Did Trump agree with the rioters chanting hang Mike Pence?

During the January 6, 2021, insurrection at the U.S. Capitol, rioters upset over Mike Pence's refusal to reject the results of the 2020 election began chanting "hang Mike Pence" (per The Guardian). It's been questioned since by reporters and the House January 6 Committee just what Donald Trump's reaction was to such violent intentions aimed at his own vice president.

Jonathan Karl interviewed Trump himself for his book, "Betrayal: The Final Act of the Trump Show." In an excerpt shared with Axios, Trump claimed that he never worried for Pence's safety because he had been assured that Pence was well-protected. When Karl pressed Trump on the chants of "hang Mike Pence," Trump gave no condemnation of the rioters. Instead, he insisted that Pence should have overturned the election.

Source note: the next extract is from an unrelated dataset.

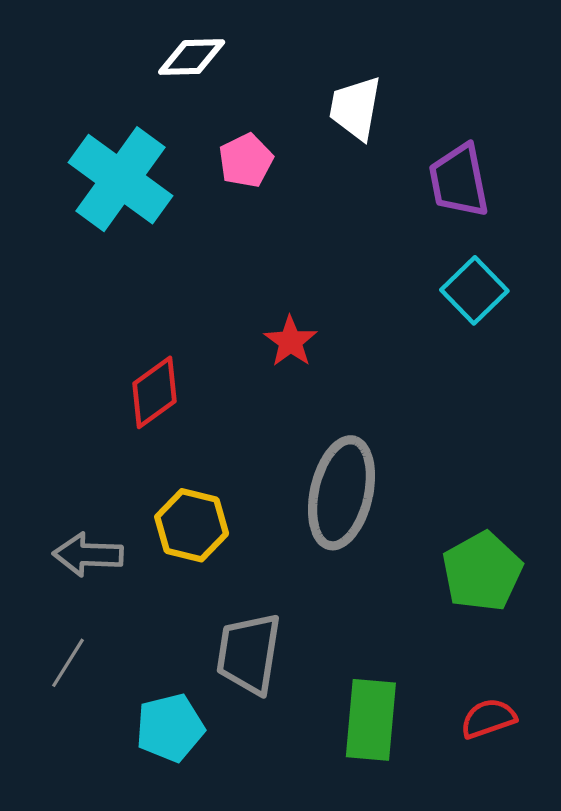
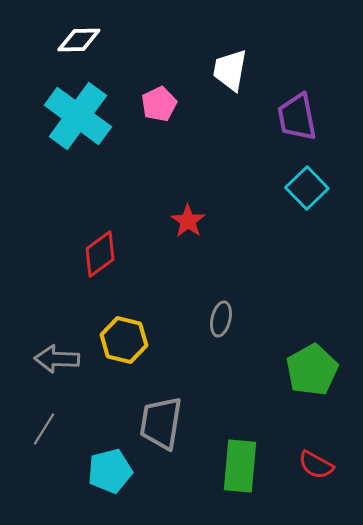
white diamond: (192, 57) -> (79, 40), moved
gray ellipse: (341, 493) -> (221, 319), size x0.5
red semicircle: (488, 718) -> (316, 465), turned -132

Darker claims about Trump's reaction on the day came out during the testimony of former White House aide Cassidy Hutchinson to the January 6 Committee, as per The Guardian. She claimed to have heard counsel Pat Cipollone and chief of staff Mark Meadows arguing over what to do about the insurrection. When Cipollone pointed out that rioters were threatening Pence's life, Meadows said that Trump felt Pence deserved their anger and that nothing going on in the Capitol was wrong.

Mike Pence didn't make an immediate break with Donald Trump

Mike Pence told ABC News while promoting his book "So Help Me God" that, after the January 6 insurrection and certification of the 2020 election results, it was five days before he and Donald Trump sat down for a post-riot conversation. Pence claimed that Trump asked after his family and showed signs of remorse without explicitly apologizing, wondering aloud if the January 6 rally had been a good idea. When he asked if Pence had been scared, the vice president said that he was angry.

Some of Pence's old friends in politics felt upholding his duty to certify the election was break enough. Former Arizona senator Jeff Flake, who became estranged from Pence due to his towing the line for Trump, according to the Irish Times, voiced relief that the vice president did that much. Others felt that executing the minimum requirements of office wasn't worth much praise. And in public, Pence made no firm break with Trump after the riot.

Aides have claimed that Pence's refusal to refudiate or distance himself from the administration was deliberate. He didn't want to be perceived as an enemy of the notoriously spiteful Trump. He resumed his regular workload for the weeks remaining in his term as vice president, held farewell parties for staff in the White House, and attended Joe Biden's inauguration.

Pence has split with Trump, but not with his legacy

Mike Pence wrote in "So Help Me God" (via AP) that he and Donald Trump parted on amicable terms, and that they spoke occasionally over 2021. Trump's decision to continue pushing incendiary rhetoric about the 2020 election led Pence to conclude it was time at last to break with his former boss, and he even wrote of their professional relationship: "It did not end well."

But if Pence has distanced himself from Trump personally, he hasn't distanced himself from the legacy of their four years in power. He never directly concedes that Joe Biden fairly won the 2020 election in "So Help Me God." In the same book (per The Guardian), he attempted to apportion some of the blame for the January 6 insurrection to never-Trump Republicans who targeted the then-president with mocking television ads. And much of "So Help Me God," in AP's Jill Colvin's estimation, defends or excuses the most controversial episodes of the administration.

Pence's lack of introspection on the Trump administration while trying to put daylight between himself and the former president has attracted critics. Tim Alberta wrote in The Atlantic that Pence was unique among Trump's inner circle for having a sense of decency and civility, and he was someone who understood right and wrong. Pence's refusal to reckon with the pattern of selfishness and disregard for the public welfare that led up to January 6 was a serious failure of character in Alberta's estimation.